C’è il rapper di successo di nuovo conio: vestito da eserciti di stylist, con l’agenda impegnatissima, il ritornello cantabilissimo, e che ti parla e risponde a modo quasi unicamente se c’è una media partnership di mezzo (per il resto con cortesia ti dice che purtroppo non si può fare, è già impegnato e fa fare al suo management tutto il lavoro sporco, il fare brutto). C’è il rapper che è venuto fuori dalla wave del 2016: che scandalizza i gatekeepers della old school e anche la casalinga di Voghera, che non sa chi siano i Sangue Misto (o comunque non si emoziona per loro), che fa le rime un po’ sì un po’ no, che la metrica la interpreta a modo suo e non è contento se non tronca una parola su due.

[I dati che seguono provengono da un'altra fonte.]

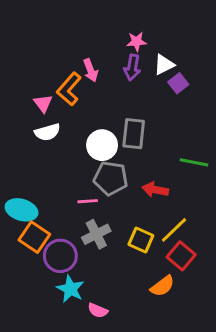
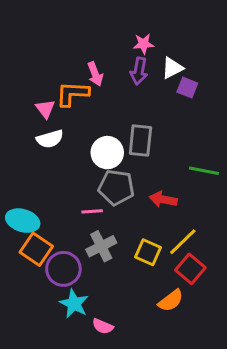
purple square: (178, 83) -> (187, 88), turned -30
orange L-shape: (69, 89) -> (73, 94), turned 52

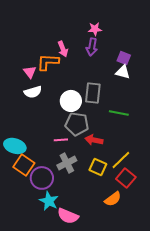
white triangle: (172, 68) -> (123, 72), moved, turned 42
green line: (204, 171) -> (119, 113), moved
red arrow: (163, 199) -> (94, 140), moved
pink semicircle: (103, 326) -> (68, 216), size x1.5

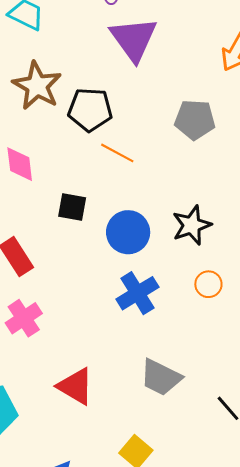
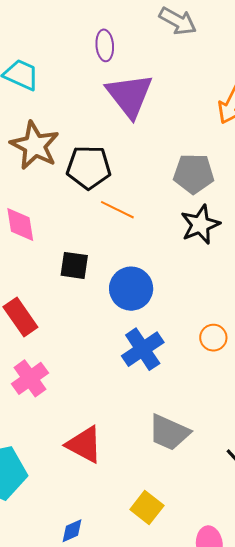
black star: (192, 225) -> (200, 225), moved

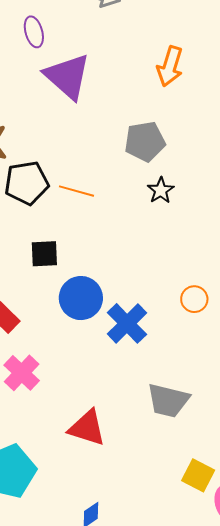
black pentagon: (89, 167) -> (27, 183), moved
black star: (200, 225) -> (161, 190), size x0.7
blue circle: (131, 289) -> (81, 298), moved
yellow square: (147, 508) -> (198, 475), moved

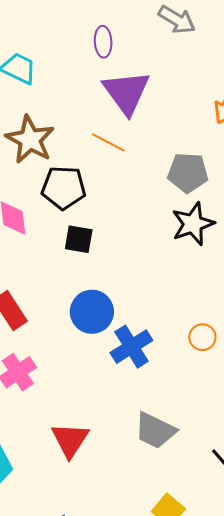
black star: (161, 190) -> (193, 224), size x1.6
orange line: (76, 191) -> (108, 142), moved
black square: (44, 254) -> (79, 239), moved
red triangle: (87, 428) -> (70, 440), turned 33

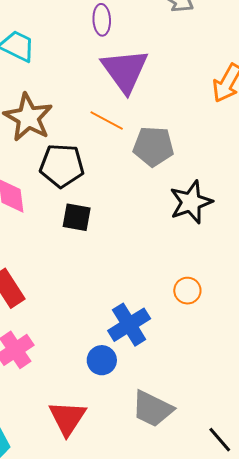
gray pentagon: (188, 173) -> (153, 146), moved
blue circle: (92, 312) -> (102, 360), moved, size x0.7
orange circle: (202, 337) -> (187, 291), moved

C’è poi il rapper della vecchia scuola: che – soprattutto se è rimasto confinato nella nicchia e nel dopolavorismo, sconfitto dalla vita o dal mercato – odia ad alzo zero tutto ciò che è nuovo, tutto ciò che è stato fatto dopo il 1998 (o era il 1996? O il 1989?), tutto ciò che funziona oggi nel mainstream anche solo per cinque minuti. C’è il rapper che vorrebbe avere successo, ma non ce l’ha (e rosica assai). C’è il rapper che ha un discreto successo, ma non abbastanza quanto vorrebbe (e rosica assai pure lui). C’è il rapper che non sa nemmeno bene cos’è il rap: ma vede che funziona, ci si lancia dentro, e cura l’inconscio senso di inadeguatezza e di impostura assumendo farmaci psicotropi con ricetta (che lo fanno rosicare meno, ma stare complessivamente peggio).

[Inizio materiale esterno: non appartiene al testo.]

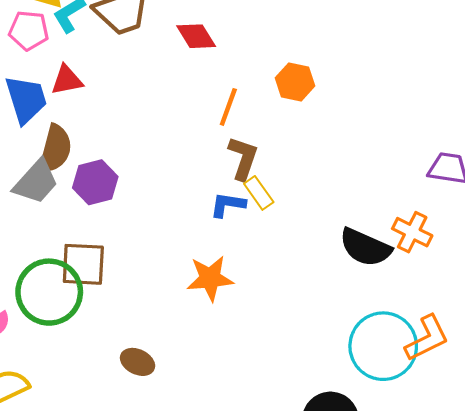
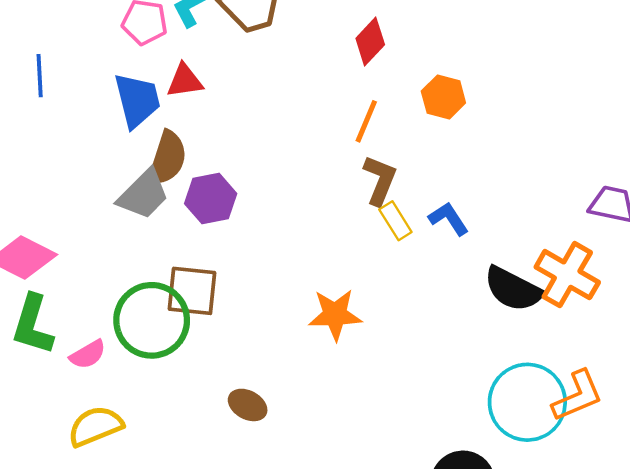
red diamond: (196, 36) -> (370, 41), moved, turned 72
blue L-shape: (228, 205) -> (449, 219), moved, turned 45
orange cross: (412, 232) -> (567, 275), size x1.4

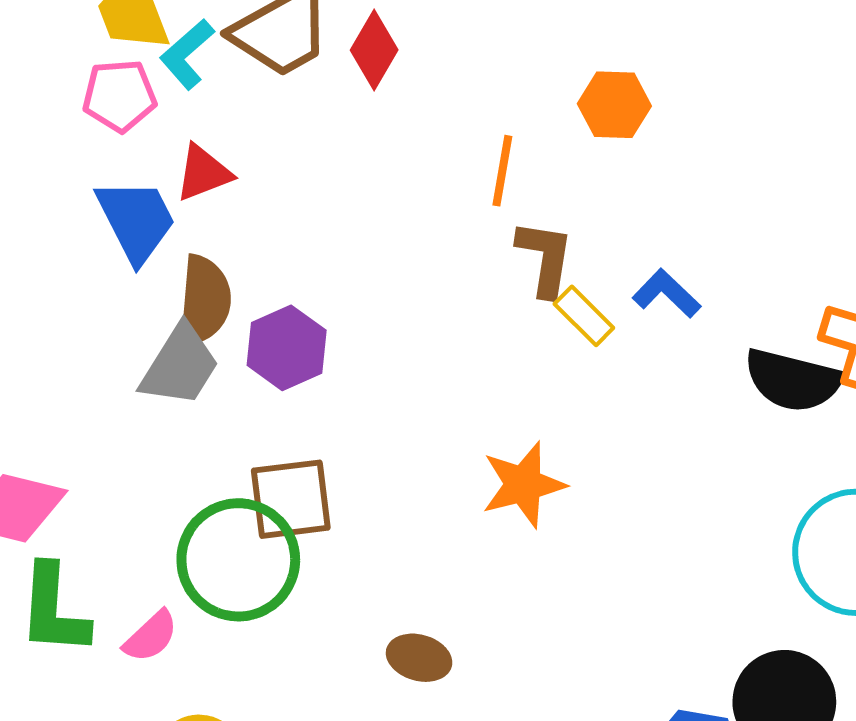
red diamond: (370, 41) -> (374, 50), moved

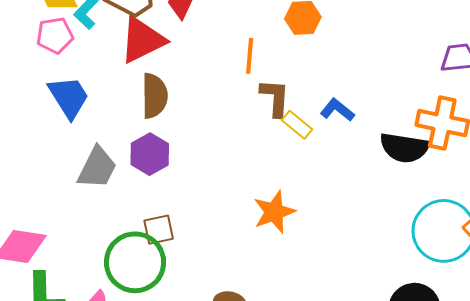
red triangle: (203, 173) -> (142, 40), moved, size x1.6
brown semicircle: (204, 300) -> (154, 96), moved
brown square: (291, 499) -> (159, 230), size x0.7

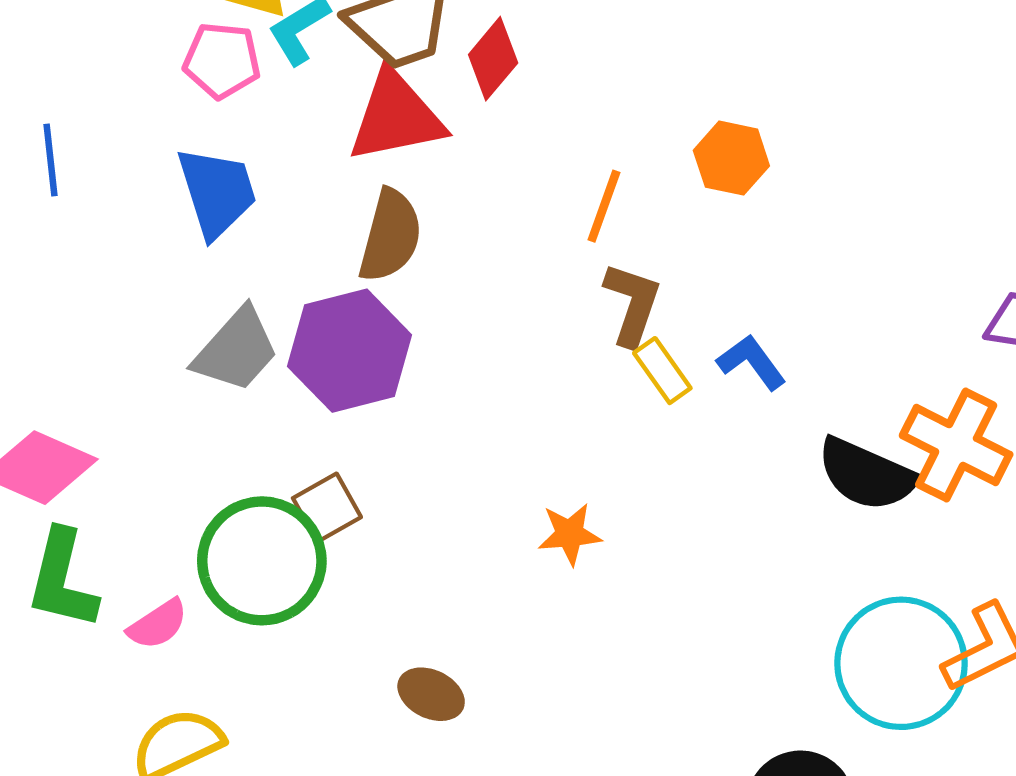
purple hexagon: (150, 154) -> (350, 351), size x1.4
orange star: (274, 212) -> (570, 534), size x0.7
brown square: (159, 230) -> (327, 508), turned -32

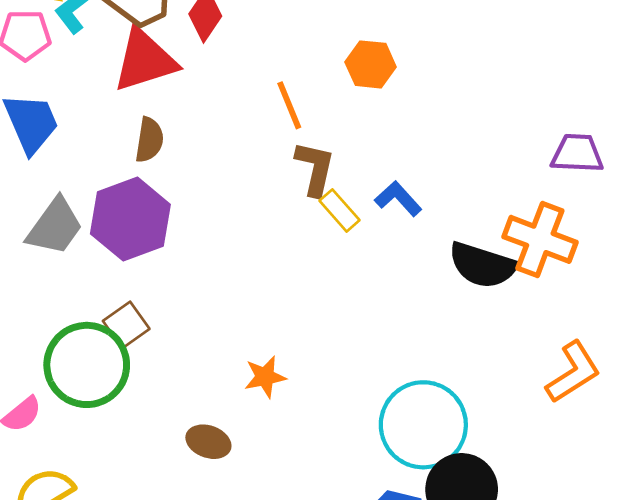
orange line: (604, 206) -> (289, 105), turned -36
brown semicircle: (390, 236) -> (149, 140), size x0.7
orange star: (570, 534) -> (265, 377), moved
cyan circle: (901, 663) -> (423, 425), moved

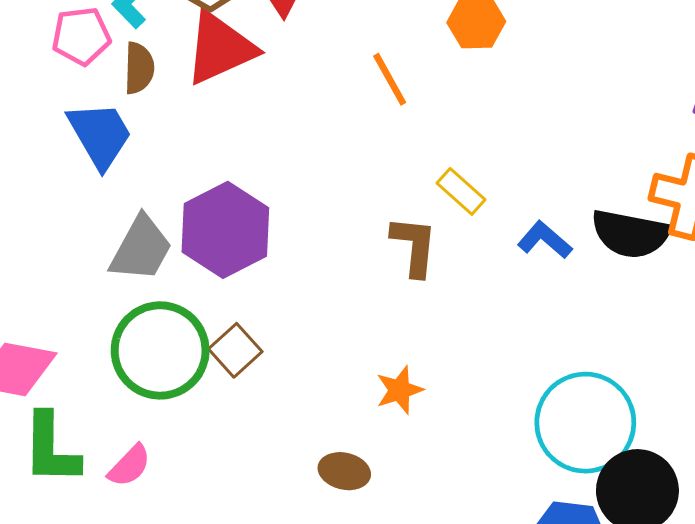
brown semicircle: (149, 140) -> (139, 68), moved
brown L-shape: (315, 168) -> (414, 246), moved
blue L-shape: (398, 199) -> (545, 240), moved
green circle: (87, 365) -> (160, 350), moved

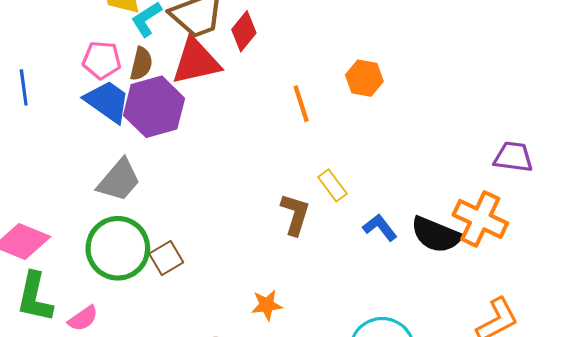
pink pentagon: (81, 36) -> (102, 60), moved
blue trapezoid: (100, 135) -> (107, 101), turned -36
purple hexagon: (225, 230) -> (154, 107), moved

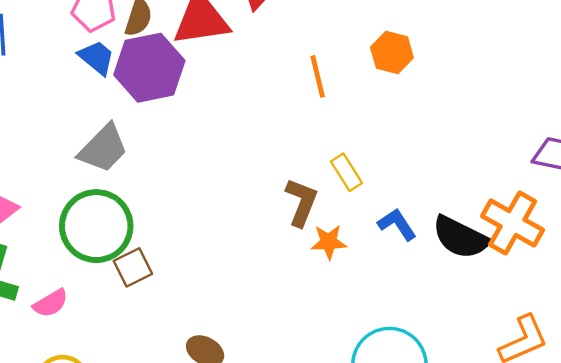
blue trapezoid: (107, 101) -> (97, 58), size x0.7
brown square: (166, 258) -> (133, 267), moved
orange star: (267, 305) -> (329, 242), moved

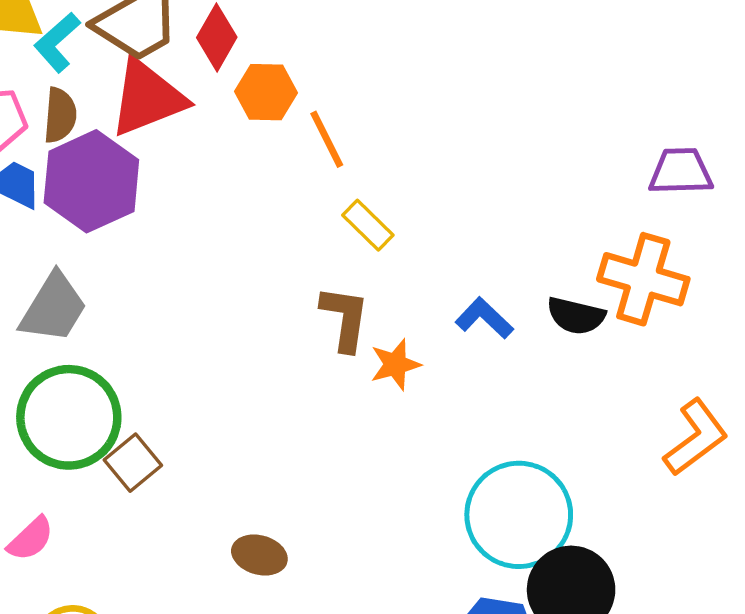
orange hexagon: (392, 52) -> (266, 92), moved
yellow rectangle: (346, 172) -> (368, 225), moved
black semicircle: (460, 237) -> (576, 316), size x0.7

E poi ci sono Ensi e Nerone. Che non sono niente di quanto sopra. Avrebbero potuto esserlo o diventarlo, in qualche passaggio della loro carriera; ma in questo momento, ciascuno nel suo, sono invece in una posizione stranamente intermedia. Stranamente intermedia, ma soprattutto: felicemente intermedia. Ensi infatti ha sfiorato il mondo delle major e dal rapper che diventa progetto su cui investire, funzionando però a metà: se n’è sfilato fuori, tenendosi stretti anni e anni di credibilità, guadagnati suonando in modo instancabile nello zoccolo duro della scena, diventando leggenda delle battle di freestyle, ponendosi in modo sempre cazzuto e onesto sia coi famosi che con quelli rimasti nel sottosuolo. Nerone è più giovane e meno rodato («Non ho né la carriera né l’esperienza di Ensi», lo dice lui per primo), ma per quanto riguarda le battle non ha nulla in meno del collega in quanto a galloni da freestyler supremo e anzi, sa inquadrare perfettamente lo status del suo compare d’avventura, ora che hanno unito le forze per un album congiunto a nome Brava gente (inevitabile rimando ironico ai Goodfellas scorsesiani): «Lui ha sì uno status, ma è uno status molto particolare: quello di chi sta zitto e lavora, senza tante cazzate. E fa le cose bene. Che gli puoi dire? Lo ammiro tantissimo».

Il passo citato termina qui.